In most people, Zika does not even produce symptoms. Only 1 in 5 infected individuals experiences the most common symptoms: fever, joint pain, rash and conjunctivitis, or pink eye.
“We’re still exploring what the locally available diagnostic testing opportunities for athletes who may get sick,” Cetron said in an interview. “If a gap is there, is that where CDC might be able to play a role.”
The International Olympic Committee insists that the Games will go forward as planned. U.S. Olympic Committee officials have said the decision to attend the Games is up to individual athletes.
While many Olympic athletes have expressed unease about being exposed to the Zika virus in Brazil, few – at least publicly — have gone as far as withdrawing from the Games for that reason. Australia’s Marc Leishman and Fiji’s Vijay Singh – both of whom were likely to make it to Rio in golf, which is being contested as a medal sport this year for the first time since 1904 – announced this spring they would skip Rio because of Zika.
Northern Ireland’s Rory McIlroy, the world’s third-ranked golfer, said recently that he is “monitoring” the spread of the virus. He acknowledged there is a chance he could skip the Olympics – but is still planning to participate, as of now.
Earlier this month, U.S. women’s soccer goalie Hope Solo told CNBC she would “begrudgingly” participate in the Games, but added she probably would not leave her hotel room except for practices and matches.
Last week, USA Swimming decided to move its pre-Olympic training camp from Puerto Rico to Atlanta because of Zika concerns. Puerto Rico, a U.S. territory, has been the hardest-hit place in the United States, with more than 1,100 cases, including 139 pregnant women.
A public-health expert writing in the Harvard Public Health Review argued this month that the Games should be canceled or moved, because visitors infected with the Zika virus in Brazil will return home and accelerate the spread of the virus.
“Rio is not on the fringes of the outbreak, but inside its heart,” wrote Amir Attaran, a public-health and law professor at the University of Ottawa. He cited Brazilian government data showing 26,000 suspected infections in Rio, the highest of any state in Brazil.
And while it is true that the Games will take place during Brazil’s winter, he cited Rio city government data that cases of dengue, a related virus spread by the same mosquitoes, spiked 600 percent in the first quarter of 2016 compared to the previous year.
“Dengue is an outstanding proxy for Zika,” he said in an interview. Yes, there will be fewer mosquitoes in winter. “But it’s got to come down from six times the level of last year.”

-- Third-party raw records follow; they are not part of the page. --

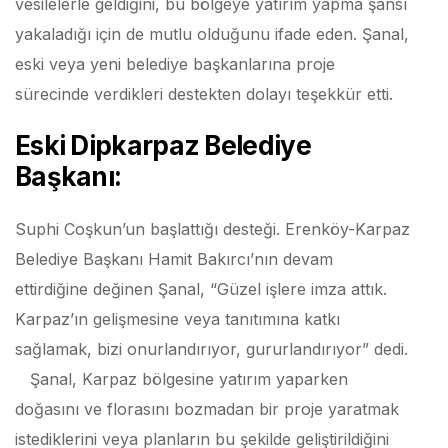
vesilelerle geldiğini, bu bölgeye yatırım yapma şansı
yakaladığı için de mutlu olduğunu ifade eden. Şanal,
eski veya yeni belediye başkanlarına proje
sürecinde verdikleri destekten dolayı teşekkür etti.
Eski Dipkarpaz Belediye
Başkanı:
Suphi Coşkun’un başlattığı desteği. Erenköy-Karpaz
Belediye Başkanı Hamit Bakırcı’nın devam
ettirdiğine değinen Şanal, “Güzel işlere imza attık.
Karpaz’ın gelişmesine veya tanıtımına katkı
sağlamak, bizi onurlandırıyor, gururlandırıyor” dedi.
Şanal, Karpaz bölgesine yatırım yaparken
doğasını ve florasını bozmadan bir proje yaratmak
istediklerini veya planların bu şekilde geliştirildiğini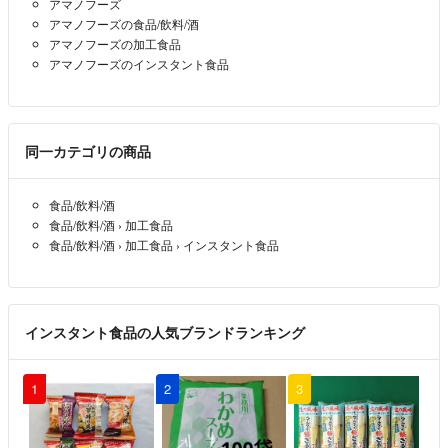
アマノフーズ
アマノフーズの食品/飲料/酒
アマノフーズの加工食品
アマノフーズのインスタント食品
同一カテゴリの商品
食品/飲料/酒
食品/飲料/酒
›
加工食品
食品/飲料/酒
›
加工食品
›
インスタント食品
インスタント食品の人気ブランドランキング
1
2
3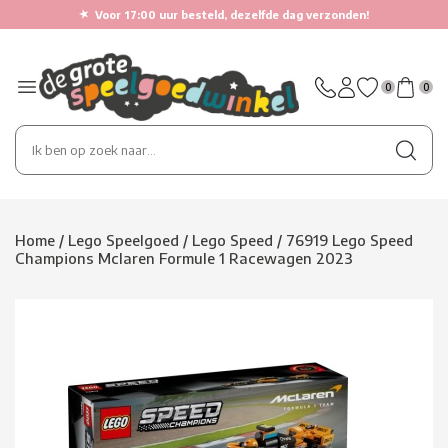
★
Voor 17:00 uur besteld, dezelfde dag verzonden!
0
0
Home
/
Lego Speelgoed
/
Lego Speed
/
76919 Lego Speed
Champions Mclaren Formule 1 Racewagen 2023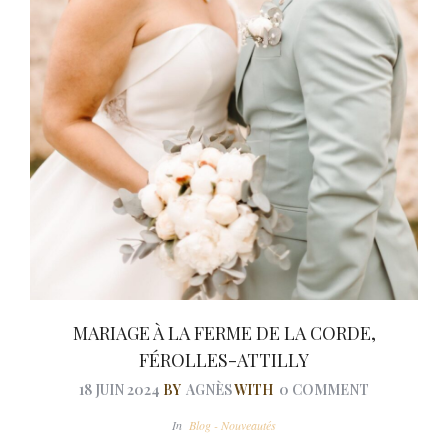
MARIAGE À LA FERME DE LA CORDE,
FÉROLLES-ATTILLY
18 JUIN 2024
BY
AGNÈS
WITH
0 COMMENT
In
Blog - Nouveautés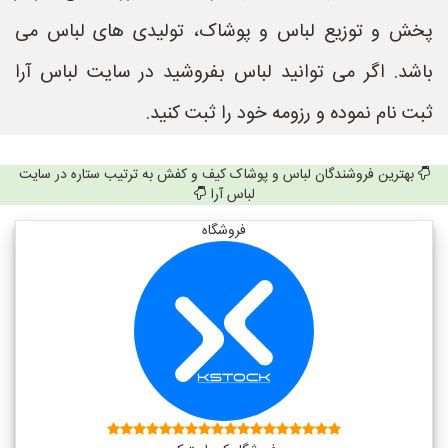
پخش و توزیع لباس و پوشاک، تولیدی های لباس می
باشد. اگر می توانید لباس بفروشید در سایت لباس آرا
ثبت نام نموده و رزومه خود را ثبت کنید.
بهترین فروشندگان لباس و پوشاک کیف و کفش به ترتیب ستاره در سایت
لباس آرا
فروشگاه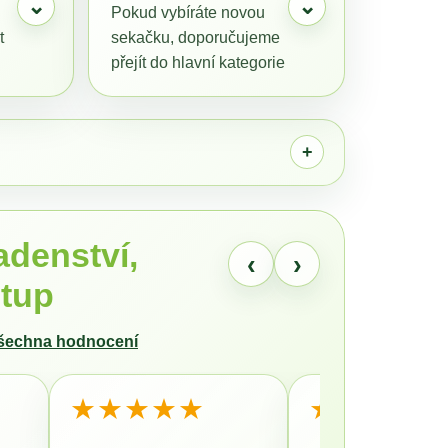
⌄
⌄
BA MINI AWD LIDAR
Pokud vybíráte novou
V HODNOTĚ 1699
t
sekačku, doporučujeme
přejít do hlavní kategorie
Mammotion LUBA a
YUKA, kde jsou aktuální
né
modely a příslušenství.
adenství,
‹
›
stup
všechna hodnocení
★★★★★
★★★★★
.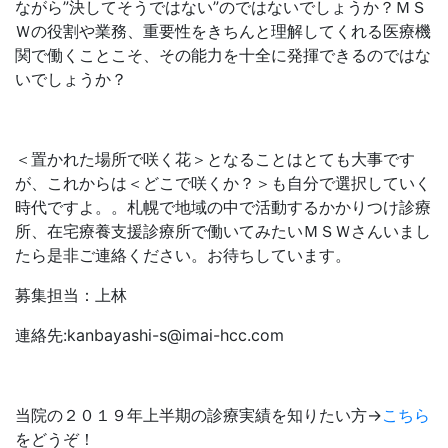
ながら”決してそうではない”のではないでしょうか？ＭＳ
Ｗの役割や業務、重要性をきちんと理解してくれる医療機
関で働くことこそ、その能力を十全に発揮できるのではな
いでしょうか？
＜置かれた場所で咲く花＞となることはとても大事です
が、これからは＜どこで咲くか？＞も自分で選択していく
時代ですよ。。札幌で地域の中で活動するかかりつけ診療
所、在宅療養支援診療所で働いてみたいＭＳＷさんいまし
たら是非ご連絡ください。お待ちしています。
募集担当：上林
連絡先:kanbayashi-s@imai-hcc.com
当院の２０１９年上半期の診療実績を知りたい方→
こちら
をどうぞ！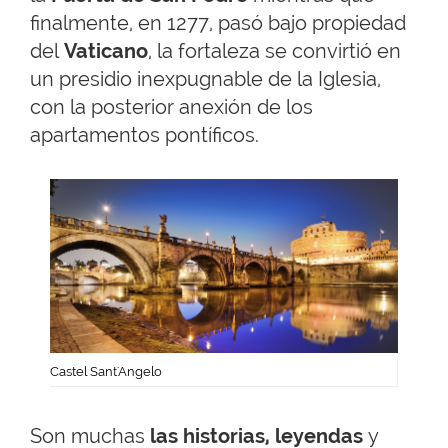
finalmente, en 1277, pasó bajo propiedad
del
Vaticano
, la fortaleza se convirtió en
un presidio inexpugnable de la Iglesia,
con la posterior anexión de los
apartamentos pontíficos.
Castel Sant'Angelo
Son muchas
las historias, leyendas
y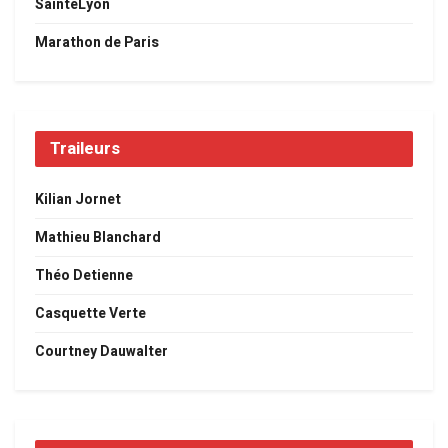
SaintéLyon
Marathon de Paris
Traileurs
Kilian Jornet
Mathieu Blanchard
Théo Detienne
Casquette Verte
Courtney Dauwalter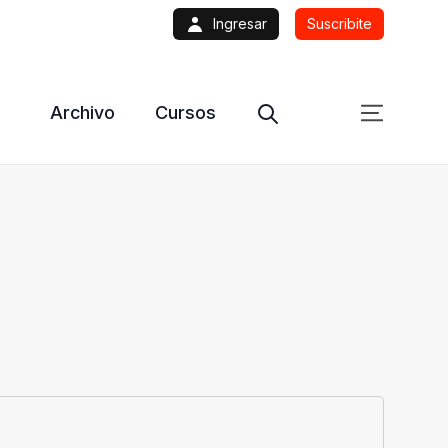
Ingresar
Suscribite
Archivo
Cursos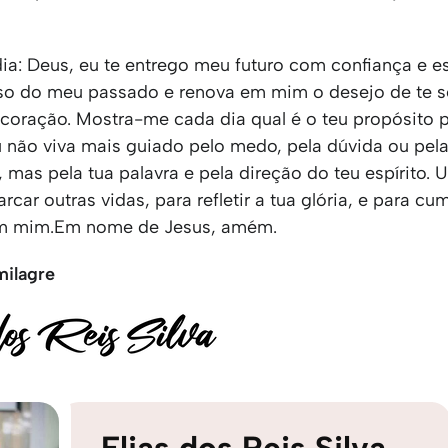
ia: Deus, eu te entrego meu futuro com confiança e e
o do meu passado e renova em mim o desejo de te s
coração. Mostra-me cada dia qual é o teu propósito 
u não viva mais guiado pelo medo, pela dúvida ou pel
 mas pela tua palavra e pela direção do teu espírito.
rcar outras vidas, para refletir a tua glória, e para cum
 mim.Em nome de Jesus, amém.
milagre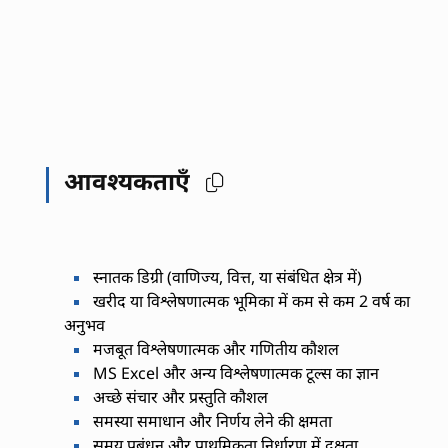
आवश्यकताएँ
स्नातक डिग्री (वाणिज्य, वित्त, या संबंधित क्षेत्र में)
खरीद या विश्लेषणात्मक भूमिका में कम से कम 2 वर्ष का
अनुभव
मजबूत विश्लेषणात्मक और गणितीय कौशल
MS Excel और अन्य विश्लेषणात्मक टूल्स का ज्ञान
अच्छे संचार और प्रस्तुति कौशल
समस्या समाधान और निर्णय लेने की क्षमता
समय प्रबंधन और प्राथमिकता निर्धारण में दक्षता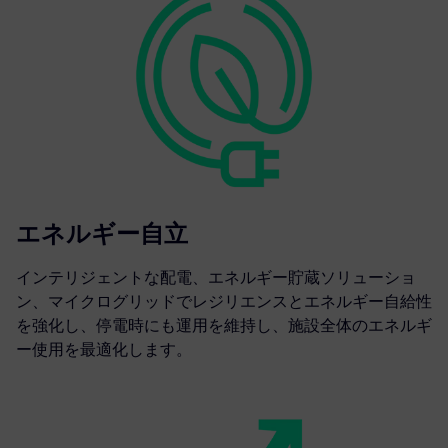
エネルギー自立
インテリジェントな配電、エネルギー貯蔵ソリューショ
ン、マイクログリッドでレジリエンスとエネルギー自給性
を強化し、停電時にも運用を維持し、施設全体のエネルギ
ー使用を最適化します。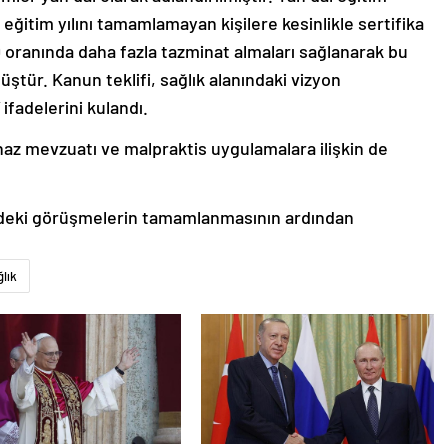
u eğitim yılını tamamlamayan kişilere kesinlikle sertifika
 oranında daha fazla tazminat almaları sağlanarak bu
ştür. Kanun teklifi, sağlık alanındaki vizyon
 ifadelerini kulandı.
cihaz mevzuatı ve malpraktis uygulamalara ilişkin de
ndeki görüşmelerin tamamlanmasının ardından
lık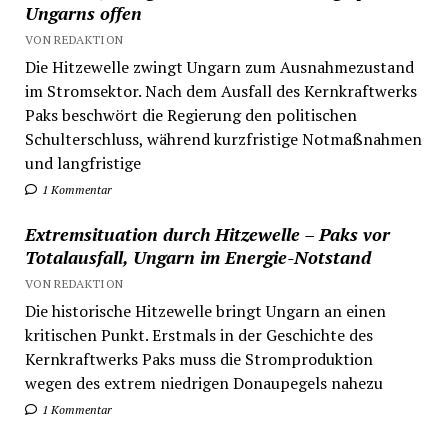
Ungarns offen
VON REDAKTION
Die Hitzewelle zwingt Ungarn zum Ausnahmezustand
im Stromsektor. Nach dem Ausfall des Kernkraftwerks
Paks beschwört die Regierung den politischen
Schulterschluss, während kurzfristige Notmaßnahmen
und langfristige
1 Kommentar
Extremsituation durch Hitzewelle – Paks vor
Totalausfall, Ungarn im Energie-Notstand
VON REDAKTION
Die historische Hitzewelle bringt Ungarn an einen
kritischen Punkt. Erstmals in der Geschichte des
Kernkraftwerks Paks muss die Stromproduktion
wegen des extrem niedrigen Donaupegels nahezu
1 Kommentar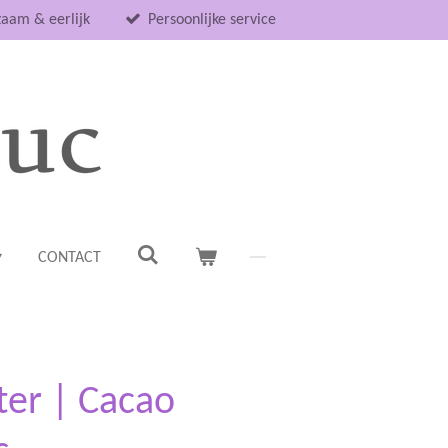
aam & eerlijk
Persoonlijke service
CONTACT
ter | Cacao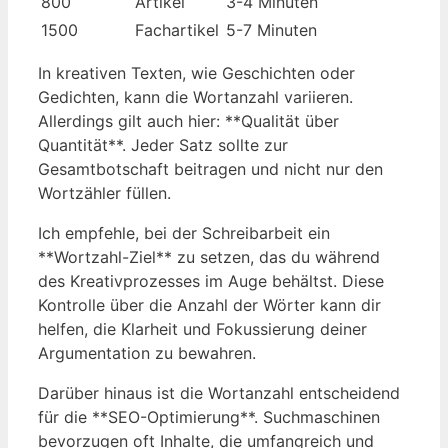
800
Artikel
3-4 Minuten
1500
Fachartikel
5-7 Minuten
In kreativen Texten, wie Geschichten oder
Gedichten, kann die Wortanzahl variieren.
Allerdings gilt auch hier: **Qualität über
Quantität**. Jeder Satz sollte zur
Gesamtbotschaft beitragen und nicht nur den
Wortzähler füllen.
Ich empfehle, bei der Schreibarbeit ein
**Wortzahl-Ziel** zu setzen, das du während
des Kreativprozesses im Auge behältst. Diese
Kontrolle über die Anzahl der Wörter kann dir
helfen, die Klarheit und Fokussierung deiner
Argumentation zu bewahren.
Darüber hinaus ist die Wortanzahl entscheidend
für die **SEO-Optimierung**. Suchmaschinen
bevorzugen oft Inhalte, die umfangreich und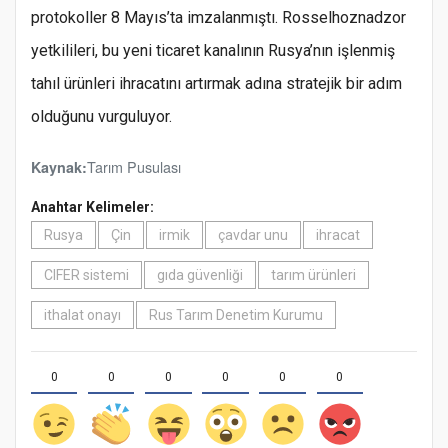
protokoller 8 Mayıs’ta imzalanmıştı. Rosselhoznadzor
yetkilileri, bu yeni ticaret kanalının Rusya’nın işlenmiş
tahıl ürünleri ihracatını artırmak adına stratejik bir adım
olduğunu vurguluyor.
Tarım Pusulası
Kaynak:
Anahtar Kelimeler:
Rusya
Çin
irmik
çavdar unu
ihracat
CIFER sistemi
gıda güvenliği
tarım ürünleri
ithalat onayı
Rus Tarım Denetim Kurumu
0
0
0
0
0
0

U.S. health officials said the risk posed by the Olympics needs to be placed in the broader context of global travel. Even without the Games, there is an enormous amount of travel between the United States and Brazil. An average of 235,000 people already travel from the United States to Brazil every month, based on last year’s data, CDC’s Cetron said. U.S. Embassy officials estimate that as many as 200,000 Americans will visit Rio for the Games.
An estimated 500,000 to 600,000 foreign visitors are expected to travel to the Olympics, Cetron said. That accounts for only 1 to 2 percent of the total global air travel to the more than 40 countries with active Zika transmission, he said.
Still, the CDC is conducting a risk assessment for each of the approximately 180 countries with known athlete delegations. More than 10,500 athletes are expected at the Olympics and about 4,350 are likely to be at the Paralympics. Analysts are looking at the expected number of athletes and travelers likely to go to Brazil, the susceptibility of those countries to epidemic diseases, and the potential for how added travel might accelerate the spread of Zika.
The analysis, which just started, is intended to help target resources to global disease control, Cetron said. “Do they need more diagnostics? What’s their status around vector control? It’s to get a better understanding of the public health response,” he said.
Dave Sheinin contributed to this story.